======== Information provided ========

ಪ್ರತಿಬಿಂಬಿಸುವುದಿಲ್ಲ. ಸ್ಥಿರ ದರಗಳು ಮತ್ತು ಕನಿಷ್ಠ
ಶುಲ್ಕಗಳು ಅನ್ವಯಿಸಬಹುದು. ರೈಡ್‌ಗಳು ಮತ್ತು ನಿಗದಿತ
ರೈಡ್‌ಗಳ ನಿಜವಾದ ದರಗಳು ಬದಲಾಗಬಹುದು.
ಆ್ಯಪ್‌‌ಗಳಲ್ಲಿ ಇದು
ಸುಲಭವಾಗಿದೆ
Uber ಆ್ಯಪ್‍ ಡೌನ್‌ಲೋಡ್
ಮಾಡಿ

========

§ **Exercise details**
Sift the material for lines that include the word "ದರಗಳ", and copy each one.

§ **Solution to the exercise**
ಪ್ರತಿಬಿಂಬಿಸುವುದಿಲ್ಲ. ಸ್ಥಿರ ದರಗಳು ಮತ್ತು ಕನಿಷ್ಠ
ರೈಡ್‌ಗಳ ನಿಜವಾದ ದರಗಳು ಬದಲಾಗಬಹುದು.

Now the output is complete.